Financial infrastructure

The STET-CORE system is a French interbank automated clearing house. STET SA, whose name refers to Systèmes Technologiques d'Echange et de Traitement (lit. 'Exchange and Processing Technological Systems'), is the system's operating company, based in Paris La Défense. CORE, whose name refers to COmpensation REtail (compensation being French for clearing), is the main platform developed by STET SA.

The CORE platform supports the CORE(FR) clearing service for French banks, which in 2014 has been designated as a Systemically Important Payment System at the European level. CORE also supports other systems such as CEC (Centre for Exchange and Clearing, Centre d'Échange et de Compensation) in Belgium. CORE is one of the largest European retail payment system by volume and value. STET has also developed a pan-European platform for instant payments named SEPA.EU.

==Overview==

STET was established in December 2004 by France's six main banks, namely BNP Paribas, Crédit Agricole, Crédit Mutuel, Groupe Caisse d'Épargne, Groupe Banque Populaire, and Société Générale, to replace a previous system known as the Système interbancaire de télécompensation (SIT). The initiative was intended as a French banking industry response to the creation of the Single Euro Payments Area (SEPA). The retail payments operated by STET, named CORE(FR), replaced SIT which ceased operations in October 2008.

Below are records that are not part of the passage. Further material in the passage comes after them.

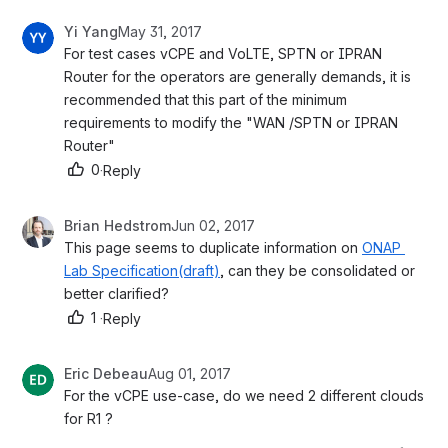
Yi Yang
May 31, 2017
For test cases vCPE and VoLTE, SPTN or IPRAN 
Router for the operators are generally demands, it is 
recommended that this part of the minimum 
requirements to modify the "WAN /SPTN or IPRAN 
Router"
0
·
Reply
Brian Hedstrom
Jun 02, 2017
This page seems to duplicate information on 
ONAP 
Lab Specification(draft)
, can they be consolidated or 
better clarified?
1
·
Reply
Eric Debeau
Aug 01, 2017
For the vCPE use-case, do we need 2 different clouds 
for R1 ?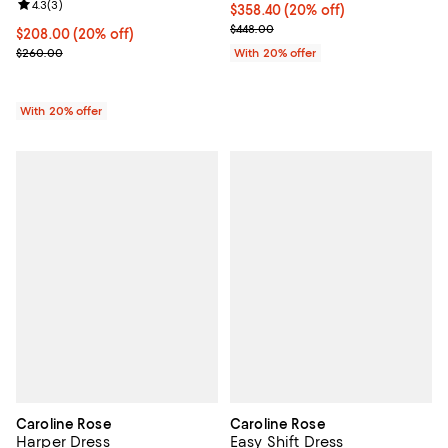
Review rating: 4.3 out of 5; 3 reviews;
4.3
(
3
)
Current price $358.40; 20% off; 
$358.40
(20% off)
; Previous price $448.00;
$448.00
Current price $208.00; 20% off; undefined;
$208.00
(20% off)
; Previous price $260.00;
$260.00
With 20% offer
With 20% offer
Caroline Rose
Caroline Rose
Harper Dress
Easy Shift Dress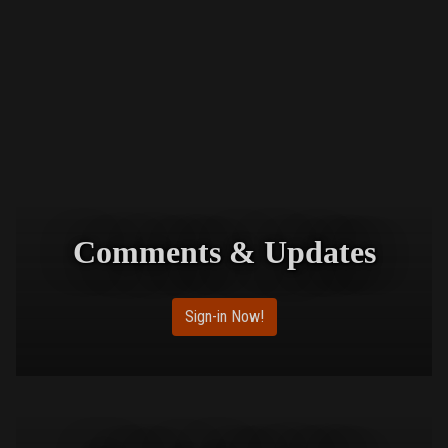
Comments & Updates
Sign-in Now!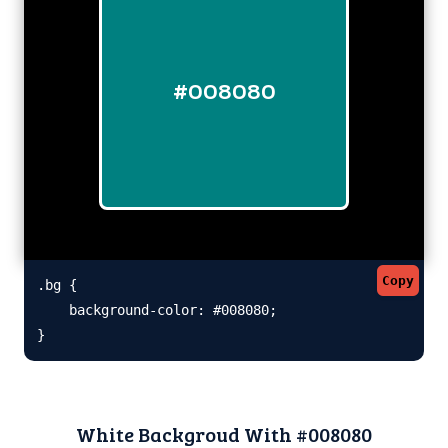
#008080
Copy
.bg {

    background-color: #008080;

}
White Backgroud With #008080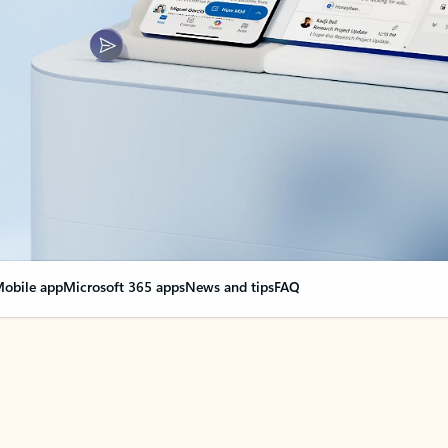
obile app
Microsoft 365 apps
News and tips
FAQ
nge everything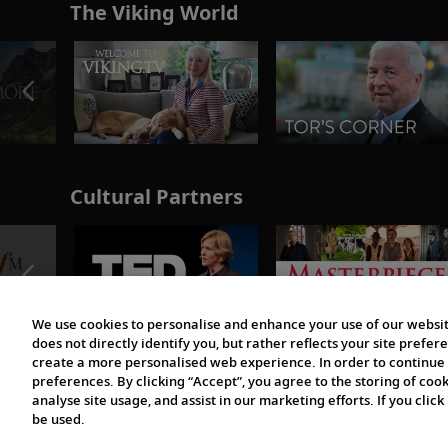
The Viking World
Cultural Partners
We use cookies to personalise and enhance your use of our websit
does not directly identify you, but rather reflects your site pref
create a more personalised web experience. In order to continue 
preferences. By clicking “Accept”, you agree to the storing of coo
analyse site usage, and assist in our marketing efforts. If you click
be used.
© 1997-2026 Viking | All Rights Reserved.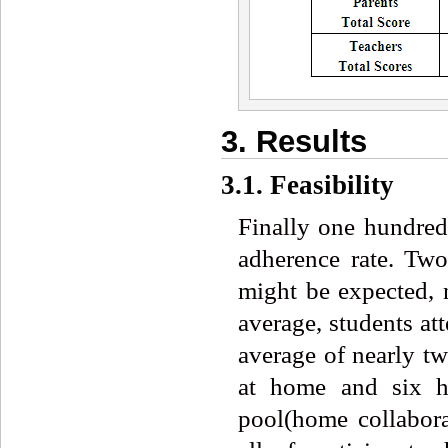
3. Results
3.1. Feasibility
Finally one hundred
adherence rate. Tw
might be expected, 
average, students at
average of nearly t
at home and six h
pool(home collabora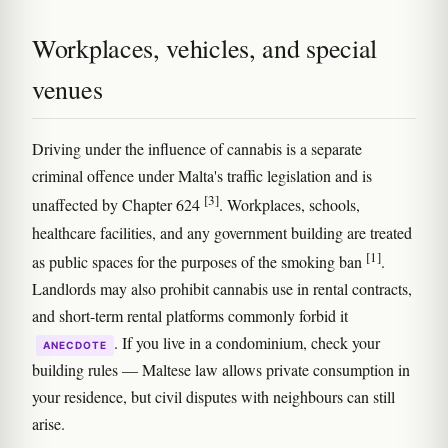
Workplaces, vehicles, and special
venues
Driving under the influence of cannabis is a separate
criminal offence under Malta's traffic legislation and is
[3]
unaffected by Chapter 624
. Workplaces, schools,
healthcare facilities, and any government building are treated
[1]
as public spaces for the purposes of the smoking ban
.
Landlords may also prohibit cannabis use in rental contracts,
and short-term rental platforms commonly forbid it
. If you live in a condominium, check your
ANECDOTE
building rules — Maltese law allows private consumption in
your residence, but civil disputes with neighbours can still
arise.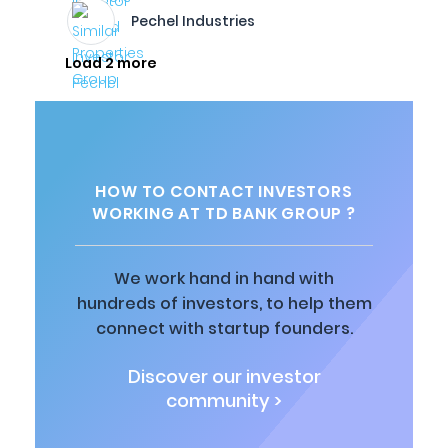
Pechel Industries
Load 2 more
HOW TO CONTACT INVESTORS
WORKING AT TD BANK GROUP ?
We work hand in hand with
hundreds of investors, to help them
connect with startup founders.
Discover our investor
community >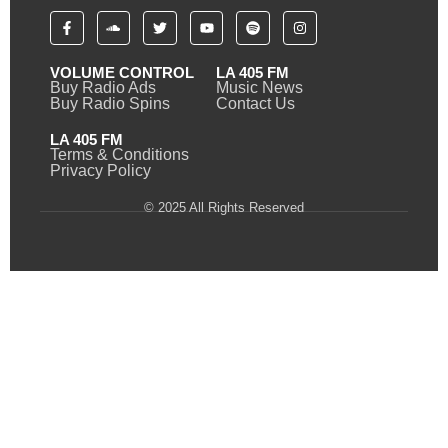
VOLUME CONTROL
LA 405 FM
Buy Radio Ads
Music News
Buy Radio Spins
Contact Us
LA 405 FM
Terms & Conditions
Privacy Policy
© 2025 All Rights Reserved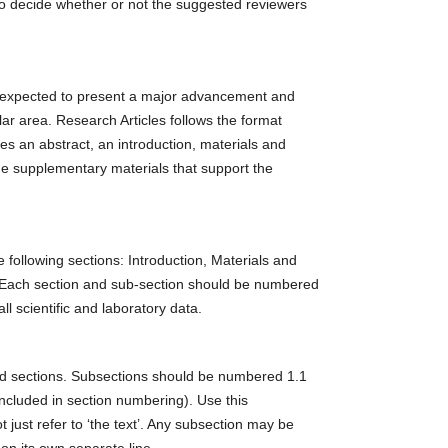
t to decide whether or not the suggested reviewers
is expected to present a major advancement and
lar area. Research Articles follows the format
es an abstract, an introduction, materials and
e supplementary materials that support the
e following sections: Introduction, Materials and
 Each section and sub-section should be numbered
l scientific and laboratory data.
red sections. Subsections should be numbered 1.1
t included in section numbering). Use this
 just refer to ‘the text’. Any subsection may be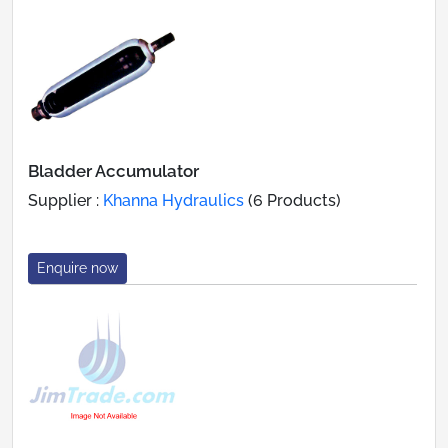
Bladder Accumulator
Supplier :
Khanna Hydraulics
(6 Products)
Enquire now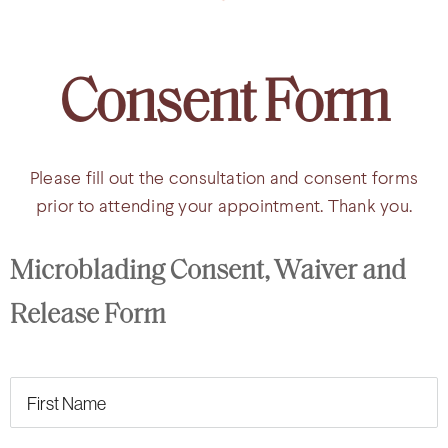
Consent Form
Please fill out the consultation and consent forms
prior to attending your appointment. Thank you.
Microblading Consent, Waiver and 
Release Form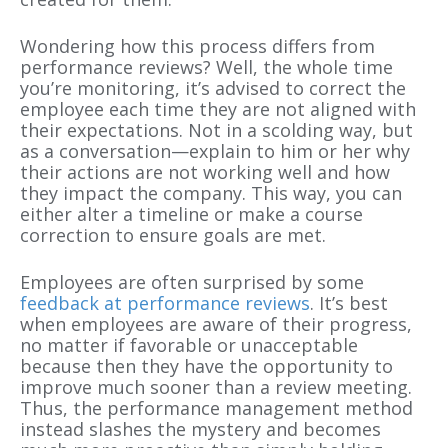
Wondering how this process differs from
performance reviews? Well, the whole time
you’re monitoring, it’s advised to correct the
employee each time they are not aligned with
their expectations. Not in a scolding way, but
as a conversation—explain to him or her why
their actions are not working well and how
they impact the company. This way, you can
either alter a timeline or make a course
correction to ensure goals are met.
Employees are often surprised by some
feedback at performance reviews
. It’s best
when employees are aware of their progress,
no matter if favorable or unacceptable
because then they have the opportunity to
improve much sooner than a review meeting.
Thus, the performance management method
instead slashes the mystery and becomes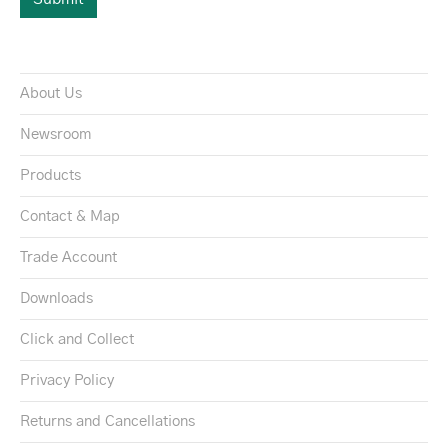
About Us
Newsroom
Products
Contact & Map
Trade Account
Downloads
Click and Collect
Privacy Policy
Returns and Cancellations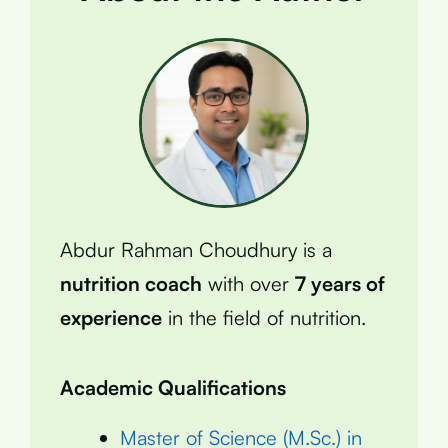
Abdur Rahman Choudhury is a
nutrition coach
with over
7 years of
experience
in the field of nutrition.
Academic Qualifications
Master of Science (M.Sc.) in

CORE clears payments from retail instruments such as wire transfers, promissory notes, direct debits, documentary collections, checks, or card payments, and allows for the exchange of SEPA Credit Transfers (SCTs) in France and across the EU. CORE started operations in January 2008 and eventually replaced the SIT in mid-2008.

In March 2013, the CEC, which operated as interbank clearing house in Belgium, in turn completed its migration to the STET platform. The Belgian and French clearing services members are still treated differentially, however.

In December 2015, STET merged with SER2S, the manager of real-time payment instructions for the French CB payment cards consortium, and converted itself into a French joint-stock company, STET SA. By end-2016, the Bank of France, Caisse des Dépôts et Consignations, Crédit Mutuel Arkéa and HSBC France had joined the shareholder banks as direct participants in CORE(FR), and the system had 177 indirect participants.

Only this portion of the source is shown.